-- Data for analysis follows --

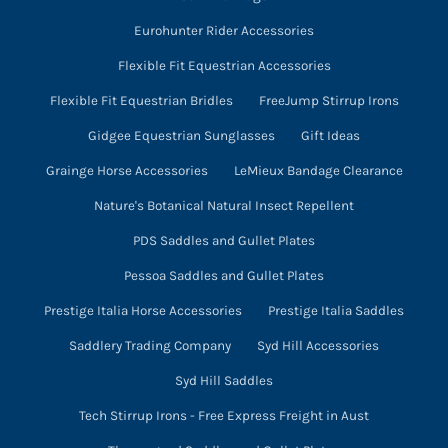
Eurohunter Rider Accessories
Flexible Fit Equestrian Accessories
Flexible Fit Equestrian Bridles
FreeJump Stirrup Irons
Gidgee Equestrian Sunglasses
Gift Ideas
Grainge Horse Accessories
LeMieux Bandage Clearance
Nature's Botanical Natural Insect Repellent
PDS Saddles and Gullet Plates
Pessoa Saddles and Gullet Plates
Prestige Italia Horse Accessories
Prestige Italia Saddles
Saddlery Trading Company
Syd Hill Accessories
Syd Hill Saddles
Tech Stirrup Irons - Free Express Freight in Aust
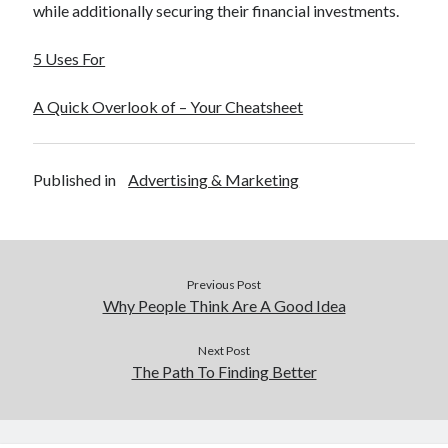
while additionally securing their financial investments.
5 Uses For
A Quick Overlook of – Your Cheatsheet
Published in
Advertising & Marketing
Previous Post
Why People Think Are A Good Idea
Next Post
The Path To Finding Better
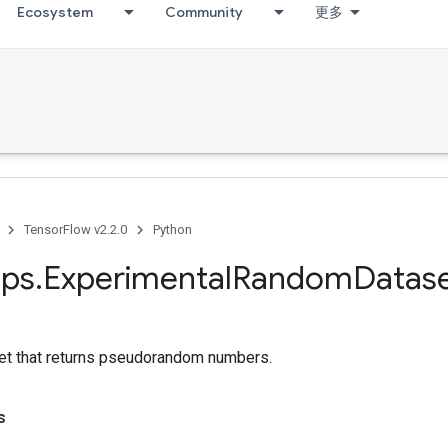
Ecosystem
Community
更多
TensorFlow v2.2.0
Python
ps
.
Experimental
Random
Datas
et that returns pseudorandom numbers.
s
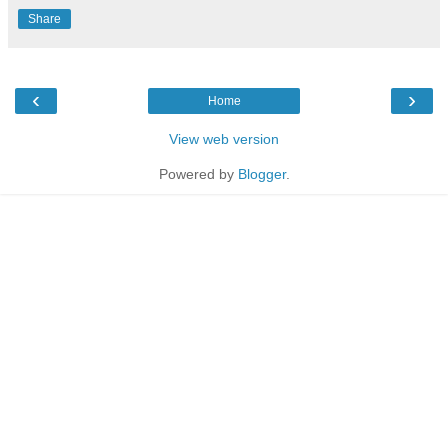
Share
‹
›
Home
View web version
Powered by
Blogger
.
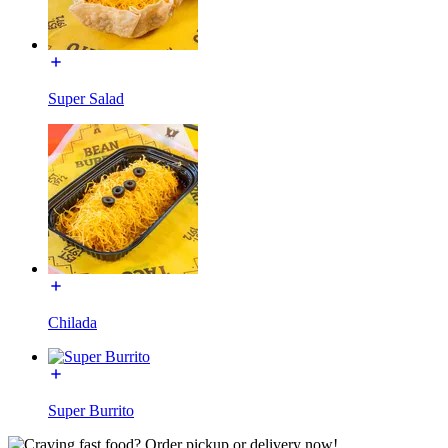
Super Salad
Chilada
Super Burrito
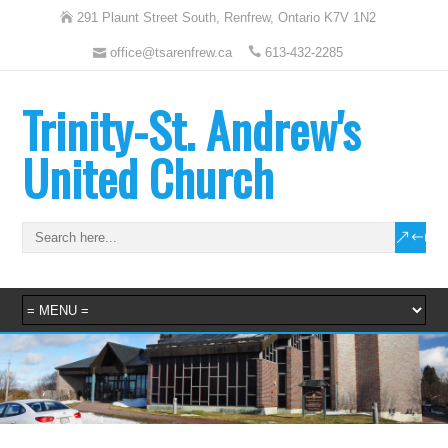
291 Plaunt Street South, Renfrew, Ontario K7V 1N2
office@tsarenfrew.ca
613-432-2285
Trinity-St. Andrew's
United Church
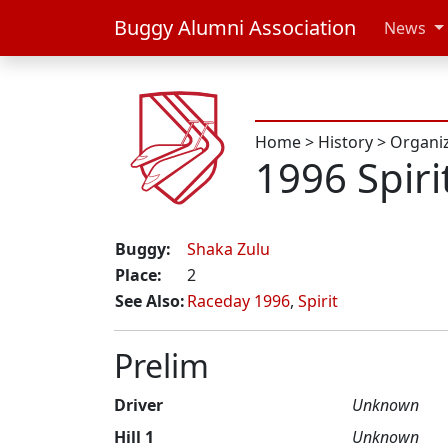
Buggy Alumni Association
News
Home
>
History
>
Organi
1996 Spiri
Buggy:
Shaka Zulu
Place:
2
See Also:
Raceday 1996
,
Spirit
Prelim
Driver
Unknown
Hill 1
Unknown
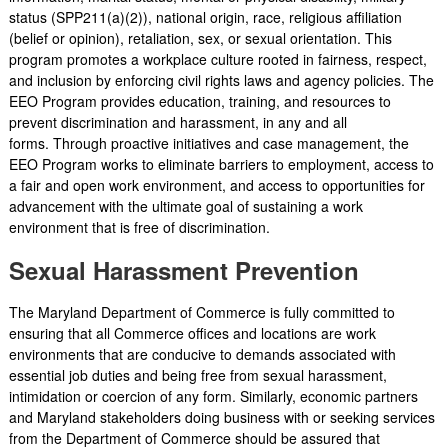
status (SPP211(a)(2)), national origin, race, religious affiliation
(belief or opinion), retaliation, sex, or sexual orientation. This
program promotes a workplace culture rooted in fairness, respect,
and inclusion by enforcing civil rights laws and agency policies. The
EEO Program provides education, training, and resources to
prevent discrimination and harassment, in any and all
forms. Through proactive initiatives and case management, the
EEO Program works to eliminate barriers to employment, access to
a fair and open work environment, and access to opportunities for
advancement with the ultimate goal of sustaining a work
environment that is free of discrimination.
Sexual Harassment Prevention
The Maryland Department of Commerce is fully committed to
ensuring that all Commerce offices and locations are work
environments that are conducive to demands associated with
essential job duties and being free from sexual harassment,
intimidation or coercion of any form. Similarly, economic partners
and Maryland stakeholders doing business with or seeking services
from the Department of Commerce should be assured that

-- Data for analysis concluded --

Activity>
Look through the entries above and quote exactly the lines from the line with "EEO Program provides" to the line with "EEO Program works", counting both of those lines.

Exercise result>
EEO Program provides education, training, and resources to
prevent discrimination and harassment, in any and all
forms. Through proactive initiatives and case management, the
EEO Program works to eliminate barriers to employment, access to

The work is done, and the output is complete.